Je me sentais impuissante et je détestais cette situation. Alors je le regardais dans les yeux et affirmais :
"Eh, tu me laisses plus un mois sans nouvelles. Tu me dis quand tu veux pas parler, mais tu me dis, hein ? insistai-je.
- Promis."
Et son sourire dans la nuit scella cette promesse.
Je savais qu'il ne disait pas ça en l'air, pour ne pas que je m'inquiète. Je savais, au fond, qu'il le pensait véritablement.
Puis une fille que je ne connaissais pas vint s'asseoir à côté de nous. Je la reconnus rapidement quelques secondes après : Benjamin m'en avait parlé. Elle était facilement reconnaissable avec ses cheveux flamboyants.
"Salut Const', qu'est-ce que tu fais là ?
- Ta cousine lâche pas Jules. C'est l'amour fou entre les deux ou quoi ?
- Ouais, on peut dire ça comme ça, soupira Benjamin."
Je coulais un regard à Constance. On ne la voyait pas très bien, mais on entendait les mille tintements de ses bracelets qui s'entrechoquaient à chacun de ses mouvements. Dans mes souvenirs, elle portait une tunique bariolée qu'elle avait assorti à un jean à revers. Si elle n'avait pas mis de manteau, elle devait avoir un sérieux problème.
"C'est toujours comme ça, au début, sourit-elle.
- Avec Anne, c'est plus comme ça ?
- Non, plus vraiment. Au début, on se lâchait pas, tu vois, j'étais trop contente de l'avoir dans ma vie, t'as cette envie de lui prendre la main et de lui dire "viens, je vais te faire voir le monde, viens on va faire des expos". Et puis ça s'est un peu tassé, en fait. C'est bien, aussi, c'est confortable."
Ces courtes paroles sur l'amour me firent me serrer la gorge. Certes, chacun avait sa propre perception de l'amour, du partage, et si Olivier m'avait emmenée à toutes sortes d'expositions j'aurais plus pris peur qu'autre chose.
Mais le problème, ce n'était pas lui.

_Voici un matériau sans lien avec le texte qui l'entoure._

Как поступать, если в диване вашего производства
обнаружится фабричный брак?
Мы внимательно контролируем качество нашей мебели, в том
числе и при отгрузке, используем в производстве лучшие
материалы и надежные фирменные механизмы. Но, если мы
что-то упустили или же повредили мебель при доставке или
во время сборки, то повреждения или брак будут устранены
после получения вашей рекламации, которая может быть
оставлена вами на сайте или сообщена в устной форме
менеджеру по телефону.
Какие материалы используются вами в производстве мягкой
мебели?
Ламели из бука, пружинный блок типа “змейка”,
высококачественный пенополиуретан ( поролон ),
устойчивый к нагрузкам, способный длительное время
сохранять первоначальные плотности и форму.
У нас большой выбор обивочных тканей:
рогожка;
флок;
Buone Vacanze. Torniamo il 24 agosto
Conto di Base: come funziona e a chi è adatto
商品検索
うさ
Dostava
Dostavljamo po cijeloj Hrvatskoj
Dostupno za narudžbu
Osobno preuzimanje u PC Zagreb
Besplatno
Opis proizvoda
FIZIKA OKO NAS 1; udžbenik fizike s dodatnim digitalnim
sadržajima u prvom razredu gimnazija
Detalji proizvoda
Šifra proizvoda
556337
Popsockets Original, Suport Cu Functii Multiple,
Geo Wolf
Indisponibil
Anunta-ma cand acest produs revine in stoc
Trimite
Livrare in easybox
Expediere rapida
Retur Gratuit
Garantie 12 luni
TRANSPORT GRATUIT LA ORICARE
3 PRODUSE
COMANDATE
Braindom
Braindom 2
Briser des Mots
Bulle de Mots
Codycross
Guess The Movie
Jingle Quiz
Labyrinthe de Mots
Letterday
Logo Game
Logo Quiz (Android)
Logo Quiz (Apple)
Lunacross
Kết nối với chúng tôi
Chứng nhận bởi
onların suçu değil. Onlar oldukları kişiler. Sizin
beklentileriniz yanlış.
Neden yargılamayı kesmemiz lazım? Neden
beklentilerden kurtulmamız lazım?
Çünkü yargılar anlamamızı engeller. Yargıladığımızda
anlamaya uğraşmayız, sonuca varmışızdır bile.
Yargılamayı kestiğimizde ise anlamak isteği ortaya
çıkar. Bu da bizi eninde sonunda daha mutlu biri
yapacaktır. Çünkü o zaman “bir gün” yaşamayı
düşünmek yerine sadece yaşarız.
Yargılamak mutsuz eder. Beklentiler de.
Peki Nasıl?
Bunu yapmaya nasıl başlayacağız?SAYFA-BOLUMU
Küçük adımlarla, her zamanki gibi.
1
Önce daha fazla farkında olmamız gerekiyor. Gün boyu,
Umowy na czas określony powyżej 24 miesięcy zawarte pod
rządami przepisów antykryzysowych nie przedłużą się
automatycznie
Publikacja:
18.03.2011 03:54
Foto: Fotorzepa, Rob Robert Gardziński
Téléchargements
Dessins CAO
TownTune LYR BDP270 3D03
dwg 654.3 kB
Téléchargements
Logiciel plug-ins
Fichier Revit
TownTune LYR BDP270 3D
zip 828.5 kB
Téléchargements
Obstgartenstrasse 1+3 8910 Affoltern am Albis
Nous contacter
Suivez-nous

C'était simplement que je devais être avec quelqu'un qui me donnait envie de découvrir le monde, de voir plein d'expos, de sortir.
"Après, c'est un peu compliqué, parce qu'Anne elle a seize ans, tu vois, et moi je vais sur mes dix-neuf. On a plus trop les mêmes priorités, surtout que comme j'suis à la fac, je sors encore plus et je m'éclate quoi. Ca fait grandir, les études supérieures, vous imaginez même pas.

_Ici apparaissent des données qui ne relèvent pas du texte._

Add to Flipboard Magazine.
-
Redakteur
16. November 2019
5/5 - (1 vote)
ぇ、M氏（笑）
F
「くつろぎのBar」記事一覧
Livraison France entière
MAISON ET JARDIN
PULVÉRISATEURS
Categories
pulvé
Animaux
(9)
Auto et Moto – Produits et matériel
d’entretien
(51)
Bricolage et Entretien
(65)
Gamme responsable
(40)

- Pourtant vous êtes mignonnes ensembles.
- La plupart du couple sont mignons en public, c'est quand on est que deux qu'il y'a un problème. C'est toujours facile de servir un verre à sa copine et de lui embrasser la joue et tout le monde te trouve mignonne. Même quand tu fais la gueule."
Constance eut un rire un peu nerveux.
"Et vous deux, vous faites quoi là ?
- On parle sur tout le monde.
- Oh, cool ! s'extasia Constance."
Ils parlèrent tout les deux ; je n'osais pas réellement me mêler à la conversation. Il la connaissait mieux que moi, elle avait clairement un coup dans le nez. Et moi j'étais là, sobre, à ne pas oser faire la conversation avec des inconnus.

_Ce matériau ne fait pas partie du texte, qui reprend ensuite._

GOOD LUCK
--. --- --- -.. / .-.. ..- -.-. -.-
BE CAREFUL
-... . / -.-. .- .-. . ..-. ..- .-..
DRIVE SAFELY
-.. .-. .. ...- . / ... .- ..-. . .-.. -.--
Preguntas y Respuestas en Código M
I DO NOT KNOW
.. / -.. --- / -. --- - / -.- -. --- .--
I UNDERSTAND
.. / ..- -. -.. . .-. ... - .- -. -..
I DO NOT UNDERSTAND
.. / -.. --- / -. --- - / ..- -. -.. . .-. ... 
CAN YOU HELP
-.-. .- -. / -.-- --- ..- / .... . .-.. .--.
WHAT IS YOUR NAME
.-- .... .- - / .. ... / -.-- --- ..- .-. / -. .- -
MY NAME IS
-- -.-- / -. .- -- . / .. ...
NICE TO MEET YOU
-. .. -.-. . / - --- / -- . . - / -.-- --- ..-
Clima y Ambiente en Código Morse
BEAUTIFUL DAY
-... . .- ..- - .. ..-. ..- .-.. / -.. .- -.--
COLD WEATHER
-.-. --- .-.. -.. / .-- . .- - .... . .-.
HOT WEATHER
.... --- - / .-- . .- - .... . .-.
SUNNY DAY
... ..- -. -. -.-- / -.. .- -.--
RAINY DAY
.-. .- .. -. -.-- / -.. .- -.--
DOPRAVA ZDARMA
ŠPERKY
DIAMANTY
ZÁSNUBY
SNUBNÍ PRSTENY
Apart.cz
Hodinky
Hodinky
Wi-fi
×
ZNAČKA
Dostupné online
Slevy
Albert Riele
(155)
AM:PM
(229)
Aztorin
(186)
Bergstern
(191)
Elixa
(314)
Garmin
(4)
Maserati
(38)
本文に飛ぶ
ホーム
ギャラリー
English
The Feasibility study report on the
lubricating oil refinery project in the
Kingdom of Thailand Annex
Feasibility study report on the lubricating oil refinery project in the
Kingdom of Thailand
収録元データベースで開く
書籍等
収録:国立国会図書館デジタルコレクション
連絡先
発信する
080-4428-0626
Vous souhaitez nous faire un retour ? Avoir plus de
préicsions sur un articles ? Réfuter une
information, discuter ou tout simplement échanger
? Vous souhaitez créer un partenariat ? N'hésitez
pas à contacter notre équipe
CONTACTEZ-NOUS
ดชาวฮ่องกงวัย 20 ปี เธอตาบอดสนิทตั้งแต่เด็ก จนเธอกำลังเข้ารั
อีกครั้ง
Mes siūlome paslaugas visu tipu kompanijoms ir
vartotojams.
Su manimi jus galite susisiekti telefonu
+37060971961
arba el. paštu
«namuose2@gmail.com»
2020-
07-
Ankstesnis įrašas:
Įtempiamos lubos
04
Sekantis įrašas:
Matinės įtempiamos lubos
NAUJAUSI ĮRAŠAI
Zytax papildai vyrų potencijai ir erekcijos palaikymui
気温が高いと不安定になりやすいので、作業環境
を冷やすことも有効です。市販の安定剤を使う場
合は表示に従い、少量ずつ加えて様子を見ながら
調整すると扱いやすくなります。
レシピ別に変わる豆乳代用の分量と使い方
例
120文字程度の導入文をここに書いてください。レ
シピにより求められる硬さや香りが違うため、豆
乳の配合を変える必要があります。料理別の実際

Mais ça ne me dérangeait pas, parce que j'avais retrouvé Benjamin.
Et plus le temps passait, plus je me demandais ce que je faisais à sortir avec quelqu'un comme Olivier. Même si, sur le papier, il me correspondait bien mieux, il y'avait quelque chose à comprendre : le papier n'incluait pas le feeling.